◆ EXERCISE REQUIREMENTS: Read the records below. Copy each line where the string "Planning" occurs.

◆ DATASET EXCERPTS:
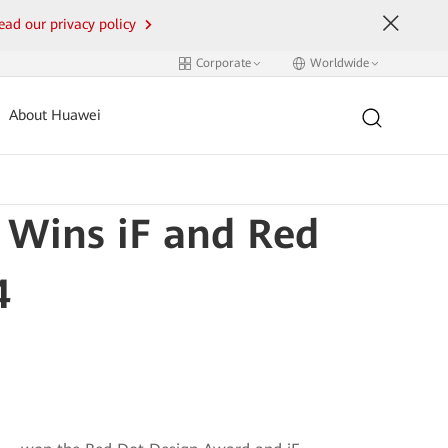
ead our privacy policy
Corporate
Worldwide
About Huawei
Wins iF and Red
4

==

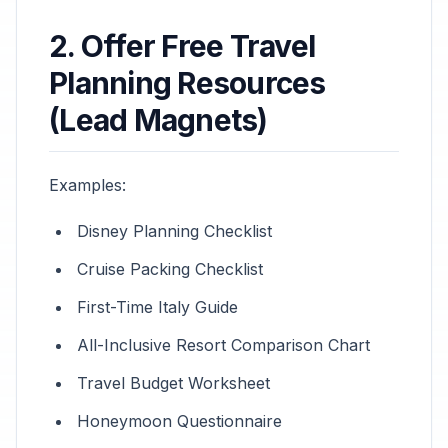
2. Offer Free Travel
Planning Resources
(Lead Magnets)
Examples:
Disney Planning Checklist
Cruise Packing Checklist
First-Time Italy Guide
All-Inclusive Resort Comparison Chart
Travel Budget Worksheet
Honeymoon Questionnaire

◆ SOLVED PROBLEM:
Planning Resources
Disney Planning Checklist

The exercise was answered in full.